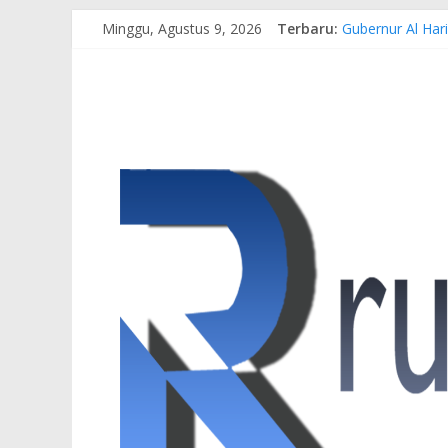
Minggu, Agustus 9, 2026
Terbaru:
Gubernur Al Har
Pertamina EP Ja
Kasus Brigadir 
Hj. Hesti Haris
Siap Dukung Keg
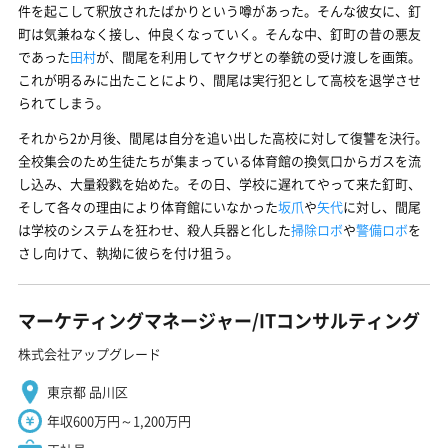
件を起こして釈放されたばかりという噂があった。そんな彼女に、釘
町は気兼ねなく接し、仲良くなっていく。そんな中、釘町の昔の悪友
であった
田村
が、間尾を利用してヤクザとの拳銃の受け渡しを画策。
これが明るみに出たことにより、間尾は実行犯として高校を退学させ
られてしまう。
それから2か月後、間尾は自分を追い出した高校に対して復讐を決行。
全校集会のため生徒たちが集まっている体育館の換気口からガスを流
し込み、大量殺戮を始めた。その日、学校に遅れてやって来た釘町、
そして各々の理由により体育館にいなかった
坂爪
や
矢代
に対し、間尾
は学校のシステムを狂わせ、殺人兵器と化した
掃除ロボ
や
警備ロボ
を
さし向けて、執拗に彼らを付け狙う。
マーケティングマネージャー/ITコンサルティング
株式会社アップグレード
東京都 品川区
年収600万円～1,200万円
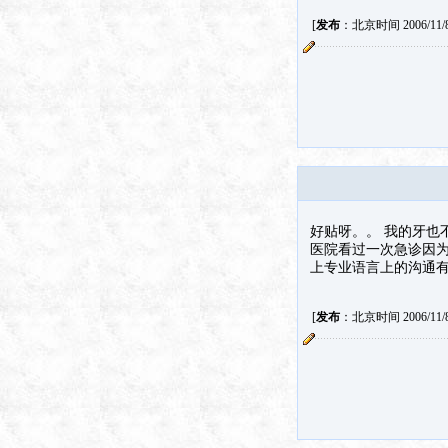
[
发布
：北京时间 2006/11/8 
好贴呀。。 我的牙也
医院看过一次急诊因为
上专业语言上的沟通有
[
发布
：北京时间 2006/11/8 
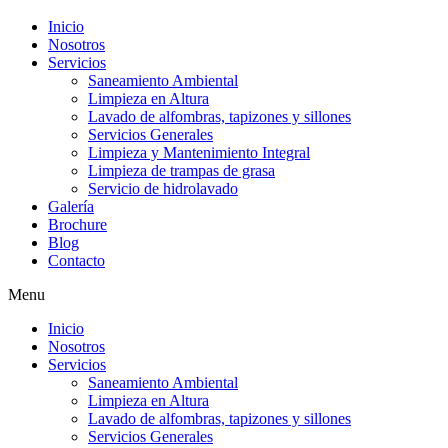
Inicio
Nosotros
Servicios
Saneamiento Ambiental
Limpieza en Altura
Lavado de alfombras, tapizones y sillones
Servicios Generales
Limpieza y Mantenimiento Integral
Limpieza de trampas de grasa
Servicio de hidrolavado
Galería
Brochure
Blog
Contacto
Menu
Inicio
Nosotros
Servicios
Saneamiento Ambiental
Limpieza en Altura
Lavado de alfombras, tapizones y sillones
Servicios Generales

+===+

» GOAL OF THE EXERCISE: Copy each line of the listing that carries the string "Limpieza".

» TASK RESPONSE:
Limpieza en Altura
Limpieza y Mantenimiento Integral
Limpieza de trampas de grasa
Limpieza en Altura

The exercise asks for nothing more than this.